━━━ Source data ━━━

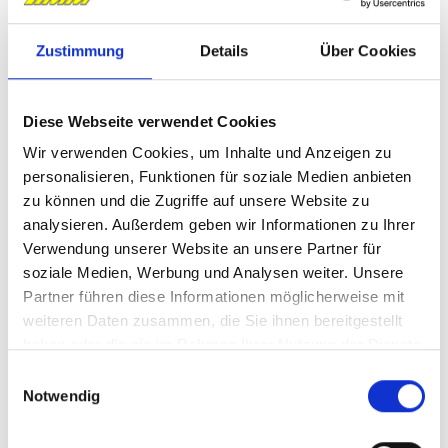
Zustimmung
Details
Über Cookies
Diese Webseite verwendet Cookies
Rollos bieten flexiblen Sichtschutz und
Wir verwenden Cookies, um Inhalte und Anzeigen zu
personalisieren, Funktionen für soziale Medien anbieten
optimale Lichtregulierung für ein
zu können und die Zugriffe auf unsere Website zu
angenehmes Raumklima.
analysieren. Außerdem geben wir Informationen zu Ihrer
Verwendung unserer Website an unsere Partner für
soziale Medien, Werbung und Analysen weiter. Unsere
Partner führen diese Informationen möglicherweise mit
weiteren Daten zusammen, die Sie ihnen bereitgestellt
haben oder die sie im Rahmen Ihrer Nutzung der Dienste
gesammelt haben.
E
Notwendig
i
n
w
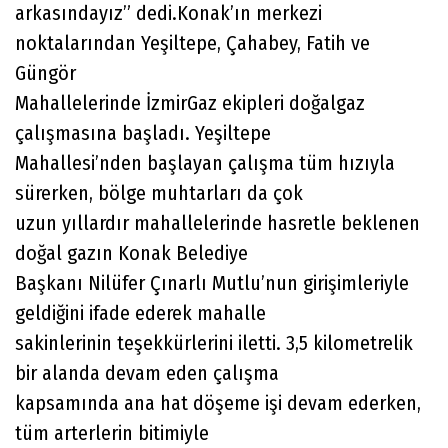
arkasındayız” dedi.Konak’ın merkezi
noktalarından Yeşiltepe, Çahabey, Fatih ve
Güngör
Mahallelerinde İzmirGaz ekipleri doğalgaz
çalışmasına başladı. Yeşiltepe
Mahallesi’nden başlayan çalışma tüm hızıyla
sürerken, bölge muhtarları da çok
uzun yıllardır mahallelerinde hasretle beklenen
doğal gazın Konak Belediye
Başkanı Nilüfer Çınarlı Mutlu’nun girişimleriyle
geldiğini ifade ederek mahalle
sakinlerinin teşekkürlerini iletti. 3,5 kilometrelik
bir alanda devam eden çalışma
kapsamında ana hat döşeme işi devam ederken,
tüm arterlerin bitimiyle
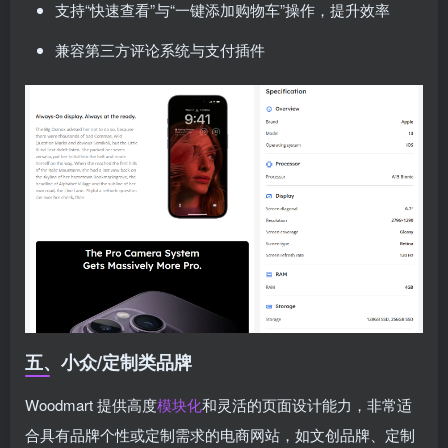
支持“快速查看”与“一键添加购物车”操作，提升效率
兼容第三方评论系统与支付插件
五、小众/定制类品牌
Woodmart 提供高度
模块化
和灵活的页面设计能力，非常适
合具有品牌个性或定制需求的电商网站，如文创品牌、定制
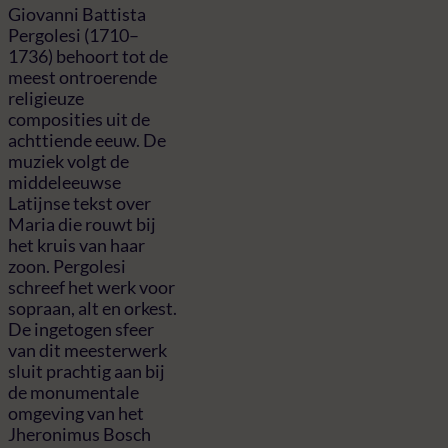
Giovanni Battista
Pergolesi (1710–
1736) behoort tot de
meest ontroerende
religieuze
composities uit de
achttiende eeuw. De
muziek volgt de
middeleeuwse
Latijnse tekst over
Maria die rouwt bij
het kruis van haar
zoon. Pergolesi
schreef het werk voor
sopraan, alt en orkest.
De ingetogen sfeer
van dit meesterwerk
sluit prachtig aan bij
de monumentale
omgeving van het
Jheronimus Bosch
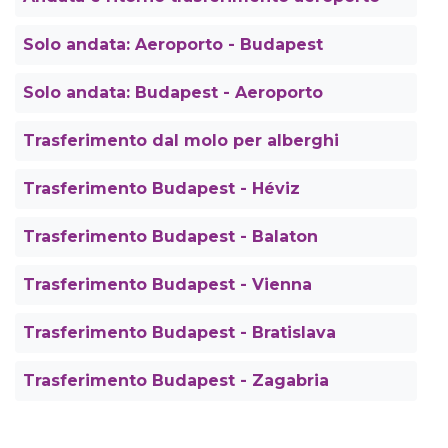
Solo andata: Aeroporto - Budapest
Solo andata: Budapest - Aeroporto
Trasferimento dal molo per alberghi
Trasferimento Budapest - Héviz
Trasferimento Budapest - Balaton
Trasferimento Budapest - Vienna
Trasferimento Budapest - Bratislava
Trasferimento Budapest - Zagabria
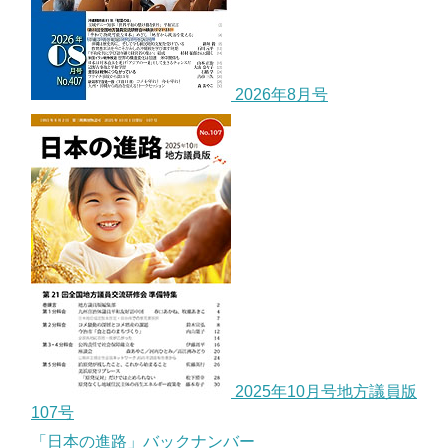
2026年8月号
2025年10月号地方議員版
107号
「日本の進路」バックナンバー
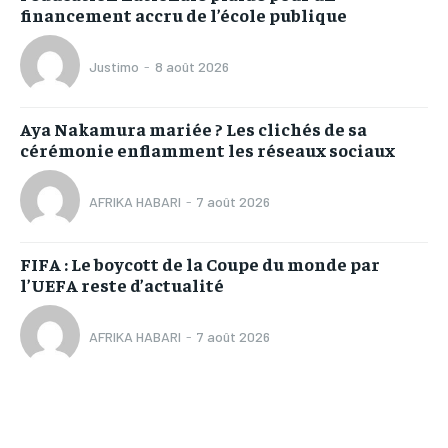
financement accru de l’école publique
Justimo
-
8 août 2026
Aya Nakamura mariée ? Les clichés de sa
cérémonie enflamment les réseaux sociaux
AFRIKA HABARI
-
7 août 2026
FIFA : Le boycott de la Coupe du monde par
l’UEFA reste d’actualité
AFRIKA HABARI
-
7 août 2026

━━━

# [Work task]
Once a line of the records is found to contain "Yeşiltepe", copy it out.

# [Exercise solution]
noktalarından Yeşiltepe, Çahabey, Fatih ve
çalışmasına başladı. Yeşiltepe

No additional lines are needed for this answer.